Between the sheets.
In new superconductors, electrons flow through layers of iron and arsenic interspersed among layers of other atoms.

Kamihara et al., JACS, 130 (2/23/08)

Second Family of High-Temperature Superconductors Discovered

Researchers in Japan and China have discovered a new family of high-temperature superconductors--materials that conduct electricity without any resistance at inexplicably high temperatures. Physicists around the world are hailing the discovery of the new iron-and-arsenic compounds as a major advance, as the only other high-temperature superconductors are the copper-and-oxygen compounds, or cuprates, that were discovered in 1986. Those older materials netted a Nobel and ignited a firestorm of research, but physicists still don't agree about how they work, leaving high-temperature superconductivity the biggest mystery in condensed matter physics.
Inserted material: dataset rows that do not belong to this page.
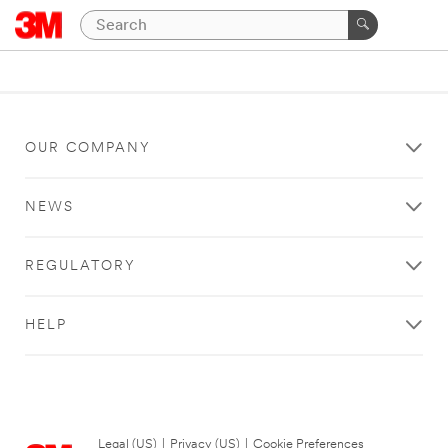
OUR COMPANY
NEWS
REGULATORY
HELP
Legal (US)
|
Privacy (US)
|
Cookie Preferences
Some researchers hope the new materials will help solve it.

"It's possible that these materials will provide a cleaner system to work with, and suddenly [the physics of] the cuprates will become clearer," says Hai-Hu Wen, a physicist at the Institute of Physics (IoP) at the Chinese Academy of Sciences in Beijing. But Philip Anderson, a theorist at Princeton University and a Nobel Laureate, says that the new superconductors will be more important if they don't work like the old one. "If it's really a new mechanism, God knows where it will go," he says.
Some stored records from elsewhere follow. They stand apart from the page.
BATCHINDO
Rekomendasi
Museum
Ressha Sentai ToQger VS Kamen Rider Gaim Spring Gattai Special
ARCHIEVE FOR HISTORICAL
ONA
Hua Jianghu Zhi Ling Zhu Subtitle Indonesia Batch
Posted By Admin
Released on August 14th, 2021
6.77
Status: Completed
Superconductivity is nature's best parlor trick. Ordinarily, electrons flowing in a metal lose energy as they ricochet off defects in crystalline material. In superconductors, the electrons experience no such drag and just keep going. That's because below a certain temperature, they form pairs. Deflecting an electron then requires breaking the pair, and at low temperatures there isn't enough energy around to do that. So the duo waltzes along unimpeded.

In an ordinary superconductor, the pairs are held together by vibrations rippling through the material's framework of positively charged ions. Most physicists, however, think that mechanism cannot explain the cuprates, which work at temperatures as high as 138 kelvin. In them, each compound contains planes of oxygen and copper ions arranged in a square pattern. Electrons hop from copper ion to copper ion and somehow pair, although physicists do not agree about how that happens.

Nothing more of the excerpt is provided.